Note: This section deals only with the bronchodilating biological activity of (R)-salbutamol, as it is still debated as to whether or not (S)-salbutamol causes bronchocontraction to occur.
Salbutamol, as previously mentioned, is a drug that acts on beta2 receptors located on the surface of the smooth muscle cells lining the lung walls. A receptor is a protein molecule embedded within the cell membrane with part of its structure facing the outside of the cell. The protein surface is extremely complicated, but there is a point on the surface which has the correct shape to receive a salbutamol molecule. A 3D representation of a beta2 receptor is given below.
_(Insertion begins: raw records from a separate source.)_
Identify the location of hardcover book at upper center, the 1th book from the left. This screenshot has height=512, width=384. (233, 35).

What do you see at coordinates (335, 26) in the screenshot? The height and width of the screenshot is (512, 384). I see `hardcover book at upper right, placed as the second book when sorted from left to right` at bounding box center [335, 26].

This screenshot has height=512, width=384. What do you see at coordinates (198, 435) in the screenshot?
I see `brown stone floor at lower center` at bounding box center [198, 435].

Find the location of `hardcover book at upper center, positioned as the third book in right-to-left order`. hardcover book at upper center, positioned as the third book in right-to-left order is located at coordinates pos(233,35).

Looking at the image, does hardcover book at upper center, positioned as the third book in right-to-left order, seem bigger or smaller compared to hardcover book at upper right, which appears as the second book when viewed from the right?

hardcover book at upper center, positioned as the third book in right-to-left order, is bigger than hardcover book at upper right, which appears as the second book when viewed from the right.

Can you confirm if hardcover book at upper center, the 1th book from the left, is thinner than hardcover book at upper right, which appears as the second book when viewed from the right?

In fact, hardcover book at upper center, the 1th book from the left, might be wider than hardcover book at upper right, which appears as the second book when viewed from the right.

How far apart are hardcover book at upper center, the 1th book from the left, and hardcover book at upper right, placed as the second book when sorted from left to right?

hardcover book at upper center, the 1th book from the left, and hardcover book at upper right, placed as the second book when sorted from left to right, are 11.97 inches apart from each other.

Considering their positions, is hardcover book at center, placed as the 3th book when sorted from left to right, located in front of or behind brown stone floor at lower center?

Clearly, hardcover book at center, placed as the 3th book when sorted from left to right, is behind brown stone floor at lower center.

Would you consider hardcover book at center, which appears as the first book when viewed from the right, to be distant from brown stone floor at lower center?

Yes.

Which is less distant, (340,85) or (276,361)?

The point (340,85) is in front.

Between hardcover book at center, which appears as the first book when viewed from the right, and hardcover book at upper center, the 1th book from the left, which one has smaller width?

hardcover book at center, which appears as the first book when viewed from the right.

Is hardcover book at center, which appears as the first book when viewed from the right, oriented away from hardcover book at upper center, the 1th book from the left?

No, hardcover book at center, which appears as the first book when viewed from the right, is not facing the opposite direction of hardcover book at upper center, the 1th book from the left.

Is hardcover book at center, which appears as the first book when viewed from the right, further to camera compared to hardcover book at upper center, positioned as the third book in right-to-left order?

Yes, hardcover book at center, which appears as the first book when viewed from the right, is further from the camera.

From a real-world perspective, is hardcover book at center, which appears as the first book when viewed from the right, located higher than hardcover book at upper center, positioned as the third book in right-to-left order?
Like all adrenergic receptors, beta2 receptors are coupled with a G-protein. These proteins consist of three units: a beta unit, a gamma unit, and an alpha unit which has enzymic activity, converting GTP (guanosine 5'-triphosphate) to (GDP (guanosine 5'-diphosphate). When the beta2 receptor is not activated by a salbutamol molecule, the G-protein exists as an unattached alpha-beta-gamma trimer, with GDP occupying the site on the alpha subunit.
When a salbutamol molecule binds to a beta2 receptor, the receptor deforms, and acquires a high affinity for the G-protein. However, when the protein binds to the receptor, GDP dissociates from it and is replaced by GTP. This step leads to the G-protein breaking up, with alpha-GTP separating from the beta-gamma unit. Alpha-GTP diffuses freely through the membrane to the enzyme adenylyl cyclase, found within cells.
Alpha-GTP is capable of binding with adenylyl cyclase, activating the enzyme and prompting it to synthesise cyclic 3’,5’-adenosine monophosphate (cAMP) from adenosine 5'-triphosphate (ATP).
This synthesis of cAMP leads to the activation of protein kinase A, which phosphorylates (thus deactivates) the enzyme myosin-light-chain kinase (required for muscle contraction) and lowers intracellular ionic calcium concentrations, resulting in relaxation. Bronchodilation occurs within 15 minutes of inhalation and has an effective duration of 6 hours.
The diagram below summarises how activation of a beta2 receptor leads to a biologic effect
Thus the presence of salbutamol results in increased cAMP concentration, which leads to the relaxation of muscle tissue.